EXERCISE INSTRUCTIONS – Carry none of the pictures over; write out the complete data exactly.

THE INPUT –

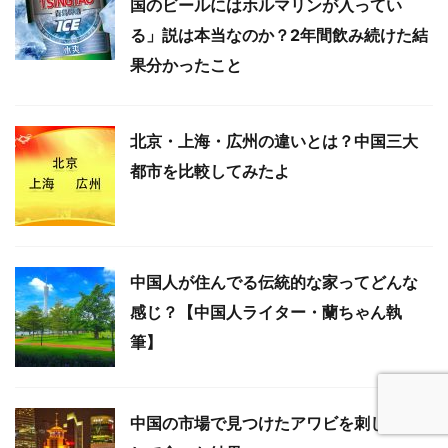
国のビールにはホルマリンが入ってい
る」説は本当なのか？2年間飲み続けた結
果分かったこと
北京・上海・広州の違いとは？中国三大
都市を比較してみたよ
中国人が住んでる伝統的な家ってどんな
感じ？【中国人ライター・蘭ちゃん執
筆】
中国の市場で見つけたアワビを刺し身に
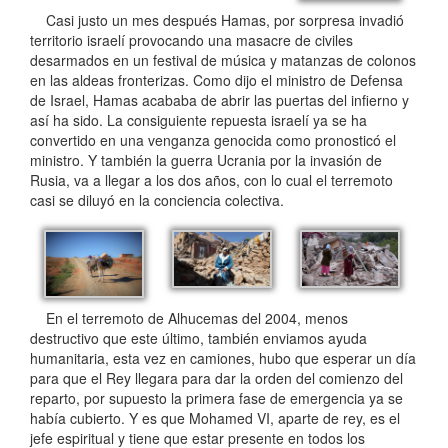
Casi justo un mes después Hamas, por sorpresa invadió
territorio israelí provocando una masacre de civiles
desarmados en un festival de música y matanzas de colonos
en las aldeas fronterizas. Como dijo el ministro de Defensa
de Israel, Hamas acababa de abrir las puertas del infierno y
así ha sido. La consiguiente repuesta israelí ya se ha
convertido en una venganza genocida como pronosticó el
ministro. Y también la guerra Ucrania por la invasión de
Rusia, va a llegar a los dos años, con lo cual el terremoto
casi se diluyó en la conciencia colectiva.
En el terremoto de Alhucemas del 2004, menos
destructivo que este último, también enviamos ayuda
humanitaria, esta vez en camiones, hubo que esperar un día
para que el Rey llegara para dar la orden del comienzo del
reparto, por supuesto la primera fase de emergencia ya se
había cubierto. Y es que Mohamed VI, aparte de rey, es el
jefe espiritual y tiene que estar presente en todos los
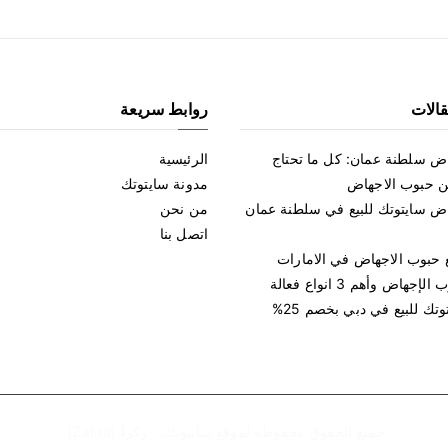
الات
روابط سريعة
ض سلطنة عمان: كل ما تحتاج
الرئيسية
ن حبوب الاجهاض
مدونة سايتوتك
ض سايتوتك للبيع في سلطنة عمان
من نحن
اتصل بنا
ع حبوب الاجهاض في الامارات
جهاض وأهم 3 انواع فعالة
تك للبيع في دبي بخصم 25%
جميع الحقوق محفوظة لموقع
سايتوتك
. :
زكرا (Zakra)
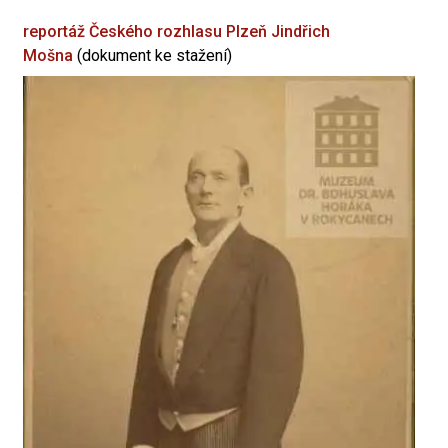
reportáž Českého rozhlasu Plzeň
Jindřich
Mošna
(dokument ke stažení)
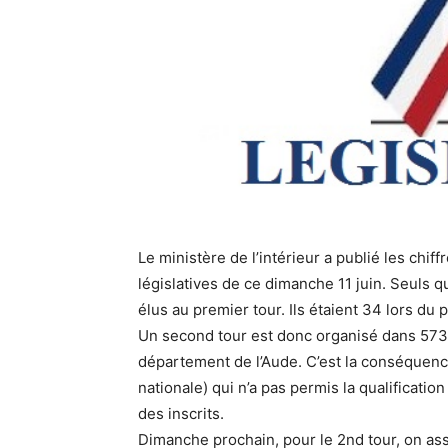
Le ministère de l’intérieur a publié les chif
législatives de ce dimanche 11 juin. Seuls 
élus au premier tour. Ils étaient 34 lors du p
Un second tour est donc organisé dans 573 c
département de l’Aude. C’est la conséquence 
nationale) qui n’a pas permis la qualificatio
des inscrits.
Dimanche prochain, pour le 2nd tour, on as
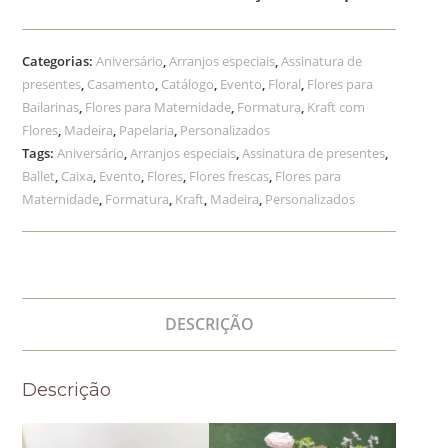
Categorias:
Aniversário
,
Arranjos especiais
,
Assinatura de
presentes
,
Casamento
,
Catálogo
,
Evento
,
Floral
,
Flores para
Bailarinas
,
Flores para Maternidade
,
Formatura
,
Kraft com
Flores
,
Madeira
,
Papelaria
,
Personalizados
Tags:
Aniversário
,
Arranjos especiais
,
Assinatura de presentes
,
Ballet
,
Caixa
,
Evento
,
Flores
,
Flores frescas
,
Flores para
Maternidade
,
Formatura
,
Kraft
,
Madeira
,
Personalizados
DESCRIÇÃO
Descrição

WRITTEN SOLUTION –
国のビールにはホルマリンが入ってい
る」説は本当なのか？2年間飲み続けた結
果分かったこと
北京・上海・広州の違いとは？中国三大
都市を比較してみたよ
中国人が住んでる伝統的な家ってどんな
感じ？【中国人ライター・蘭ちゃん執
筆】
中国の市場で見つけたアワビを刺し身に
Casi justo un mes después Hamas, por sorpresa invadió
territorio israelí provocando una masacre de civiles
desarmados en un festival de música y matanzas de colonos
en las aldeas fronterizas. Como dijo el ministro de Defensa
de Israel, Hamas acababa de abrir las puertas del infierno y
así ha sido. La consiguiente repuesta israelí ya se ha
convertido en una venganza genocida como pronosticó el
ministro. Y también la guerra Ucrania por la invasión de
Rusia, va a llegar a los dos años, con lo cual el terremoto
casi se diluyó en la conciencia colectiva.
En el terremoto de Alhucemas del 2004, menos
destructivo que este último, también enviamos ayuda
humanitaria, esta vez en camiones, hubo que esperar un día
para que el Rey llegara para dar la orden del comienzo del
reparto, por supuesto la primera fase de emergencia ya se
había cubierto. Y es que Mohamed VI, aparte de rey, es el
jefe espiritual y tiene que estar presente en todos los
الات
روابط سريعة
ض سلطنة عمان: كل ما تحتاج
الرئيسية
ن حبوب الاجهاض
مدونة سايتوتك
ض سايتوتك للبيع في سلطنة عمان
من نحن
اتصل بنا
ع حبوب الاجهاض في الامارات
جهاض وأهم 3 انواع فعالة
تك للبيع في دبي بخصم 25%
جميع الحقوق محفوظة لموقع
سايتوتك
. :
زكرا (Zakra)
reportáž Českého rozhlasu Plzeň
Jindřich
Mošna
(dokument ke stažení)
Le ministère de l’intérieur a publié les chif
législatives de ce dimanche 11 juin. Seuls 
élus au premier tour. Ils étaient 34 lors du p
Un second tour est donc organisé dans 573 c
département de l’Aude. C’est la conséquence 
nationale) qui n’a pas permis la qualificatio
des inscrits.
Dimanche prochain, pour le 2nd tour, on as
Categorias:
Aniversário
,
Arranjos especiais
,
Assinatura de
presentes
,
Casamento
,
Catálogo
,
Evento
,
Floral
,
Flores para
Bailarinas
,
Flores para Maternidade
,
Formatura
,
Kraft com
Flores
,
Madeira
,
Papelaria
,
Personalizados
Tags:
Aniversário
,
Arranjos especiais
,
Assinatura de presentes
,
Ballet
,
Caixa
,
Evento
,
Flores
,
Flores frescas
,
Flores para
Maternidade
,
Formatura
,
Kraft
,
Madeira
,
Personalizados
DESCRIÇÃO
Descrição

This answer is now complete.